#### [Dataset excerpts]
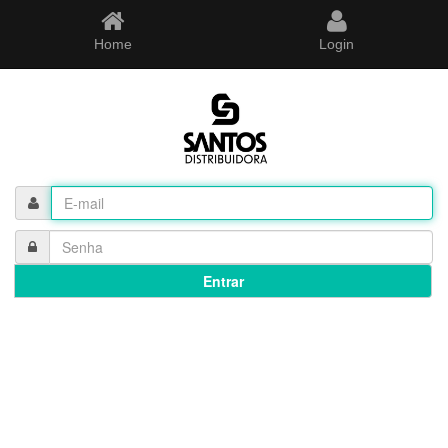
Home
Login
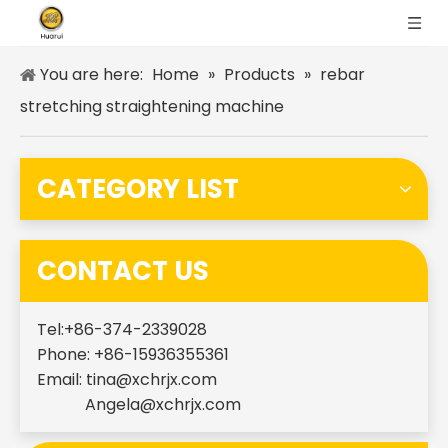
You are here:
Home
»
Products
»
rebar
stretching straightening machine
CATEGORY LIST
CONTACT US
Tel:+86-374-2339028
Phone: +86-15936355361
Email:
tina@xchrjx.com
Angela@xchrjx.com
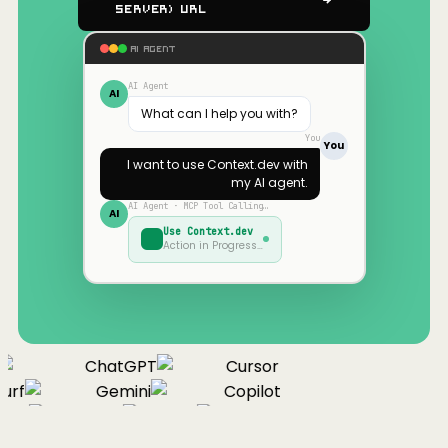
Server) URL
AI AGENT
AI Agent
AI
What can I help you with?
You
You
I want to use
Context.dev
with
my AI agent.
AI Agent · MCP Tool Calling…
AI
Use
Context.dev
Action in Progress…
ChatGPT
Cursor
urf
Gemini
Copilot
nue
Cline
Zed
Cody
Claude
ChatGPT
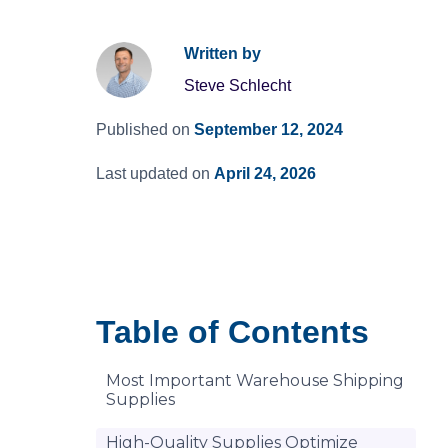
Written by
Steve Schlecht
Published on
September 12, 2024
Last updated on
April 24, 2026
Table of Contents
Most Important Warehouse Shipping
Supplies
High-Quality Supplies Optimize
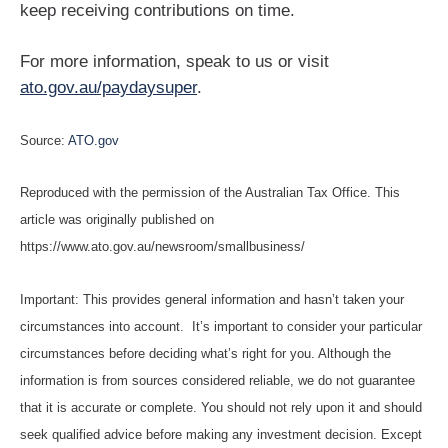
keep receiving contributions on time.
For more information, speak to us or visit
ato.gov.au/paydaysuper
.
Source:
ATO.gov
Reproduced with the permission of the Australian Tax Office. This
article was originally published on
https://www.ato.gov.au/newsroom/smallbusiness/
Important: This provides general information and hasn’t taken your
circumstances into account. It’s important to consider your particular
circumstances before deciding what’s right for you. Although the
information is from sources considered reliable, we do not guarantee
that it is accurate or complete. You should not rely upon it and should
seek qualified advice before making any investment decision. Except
...
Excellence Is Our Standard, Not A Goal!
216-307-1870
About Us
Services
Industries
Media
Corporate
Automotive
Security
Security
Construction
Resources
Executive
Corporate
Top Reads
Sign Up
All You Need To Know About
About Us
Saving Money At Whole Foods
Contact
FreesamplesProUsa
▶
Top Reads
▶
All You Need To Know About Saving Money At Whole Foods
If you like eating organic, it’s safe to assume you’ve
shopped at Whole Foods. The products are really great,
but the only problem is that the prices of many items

#### [What the exercise asks]
Select from the material above each line in which the string "Foods" appears, and list those lines.

#### [Your solution]
Saving Money At Whole Foods
All You Need To Know About Saving Money At Whole Foods
shopped at Whole Foods. The products are really great,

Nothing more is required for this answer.